En un momento como el actual, de enormes dificultades financieras para la mayoría de administraciones públicas –en particular de las municipales– todos los proyectos y equipamientos culturales buscan desesperadamente cómo equilibrar sus cuentas sin renunciar a la esencia de su misión y a la prestación de sus servicios tradicionales. En estas circunstancias, es lógico que la mirada se centre en el público, en el consumidor que con su módica contribución monetaria individual aporta los recursos necesarios para hacer posible la actividad o evento. El público, no sólo aporta una parte sustancial de los recursos financieros totales, sino que con su presencia legitima el resto de recursos públicos y procedentes del patrocinio disponibles, siendo el destinatario primero de la oferta cultural y su razón última de ser.
Sin embargo, la focalización de la mirada hacia las audiencias –imprescindible y que no debería olvidarse cuando vuelva de nuevo el tiempo de las vacas gordas–, puede incorporar un cierto peligro: centrarse excesivamente en contentar a las clientelas de siempre, formada por los abonados, connaisseurs o aquellos que les gusta ver y escuchar siempre el mismo tipo de cosa. Desde una perspectiva de gestión financiera y de marketing, esta es una opción lógica y acertada, pero no lo es desde una mirada más amplia, que tenga en cuenta el conjunto de la sociedad y el progreso colectivo.
Vivimos en una sociedad compleja, individualista, cada vez más heterogénea y diversa. En un momento en que cada uno va a lo suyo, generador de aquello que Jean-Michel Lucas llama tolerancia cultural fría, las manifestaciones culturales pueden ser un punto de encuentro. Todo el mundo, en uso de su libertad –que por otra parte tanto a costado lograr– se expresa, intercambia y consume aquellas parcelas de realidad cultural que le interesan (o han sabido venderle). Vivimos en un contexto donde además de los grandes acontecimientos mediáticos, la especialización del consumo cultural es enorme, lo que permite una gran pluralidad (más teórica que real) de alternativas de consumo. Sin embargo, la incomunicación lleva a la ignorancia, y esta al desprecio o hasta el odio hacia las expresiones culturales del otro, sobre todo cuando visiones dogmáticas únicas quieren imponerse a las de otras comunidades. Habría que recordar aquí la famosa frase de Antonio Machado afirmando que Castilla deprecia lo que ignora (y substituyan Castilla por cualquier otro castillo totalitario). Faltan, por tanto, proyectos colectivos de carácter participativo y abierto. Donde sea fácil integrarse sin renunciar a los propios valores y expresiones, pero donde la interacción con la tradición o con la innovación haga posible un proceso de crecimiento colectivo.

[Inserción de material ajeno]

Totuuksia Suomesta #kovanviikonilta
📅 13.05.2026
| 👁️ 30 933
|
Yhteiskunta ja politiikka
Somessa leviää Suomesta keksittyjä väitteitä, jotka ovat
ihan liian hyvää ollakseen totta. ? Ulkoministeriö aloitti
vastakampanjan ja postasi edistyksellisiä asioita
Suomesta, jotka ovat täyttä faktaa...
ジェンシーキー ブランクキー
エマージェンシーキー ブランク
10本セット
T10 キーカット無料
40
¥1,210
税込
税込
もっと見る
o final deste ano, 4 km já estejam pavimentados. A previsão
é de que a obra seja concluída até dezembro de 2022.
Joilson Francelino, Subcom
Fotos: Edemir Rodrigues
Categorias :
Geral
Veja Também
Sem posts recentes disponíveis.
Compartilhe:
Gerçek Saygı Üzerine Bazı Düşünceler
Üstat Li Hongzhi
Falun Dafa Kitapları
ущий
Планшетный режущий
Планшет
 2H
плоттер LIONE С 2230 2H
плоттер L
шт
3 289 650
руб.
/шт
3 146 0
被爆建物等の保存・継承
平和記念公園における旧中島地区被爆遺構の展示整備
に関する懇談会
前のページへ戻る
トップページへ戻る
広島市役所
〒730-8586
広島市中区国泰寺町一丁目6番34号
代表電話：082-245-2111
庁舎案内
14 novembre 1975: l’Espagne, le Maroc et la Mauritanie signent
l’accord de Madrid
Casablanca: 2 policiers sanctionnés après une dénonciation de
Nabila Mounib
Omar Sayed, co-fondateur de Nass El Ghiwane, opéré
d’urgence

Lo que hoy parece justificar la acción cultural pública es ser «capital de la cultura», «gran centro de la economía creativa», «polo de atracción de turismo cultural de calidad», o como mucho «celebración de la multiculturalidad». Todos estos objetivos son intrínsecamente buenos, pero en mi opinión muestran una mirada parcial, localista, que no aborda el reto fundamental que la cultura puede aportar a las sociedades contemporáneas. Ésta consiste, justamente, en hacer posible vivir colaborativamente la libertad de creación, expresión, e incluso de consumo cultural. La responsabilidad de los poderes públicos, y de sus instituciones especializadas –museos, bibliotecas, teatros, auditorios o centros de arte contemporáneo –, debería consistir en hacer posible espacios de interacción entre colectivos diversos, con el objetivo de ampliar los capitales culturales respectivos. La crisis debería hacernos más conscientes de este reto, en lugar de empequeñecer nuestra mirada y centrar nuestra atención casi exclusivamente en las respectivas clientelas. Hay que asumir la incomodidad de arriesgar y de llenar de sentido la responsabilidad de la acción cultural pública.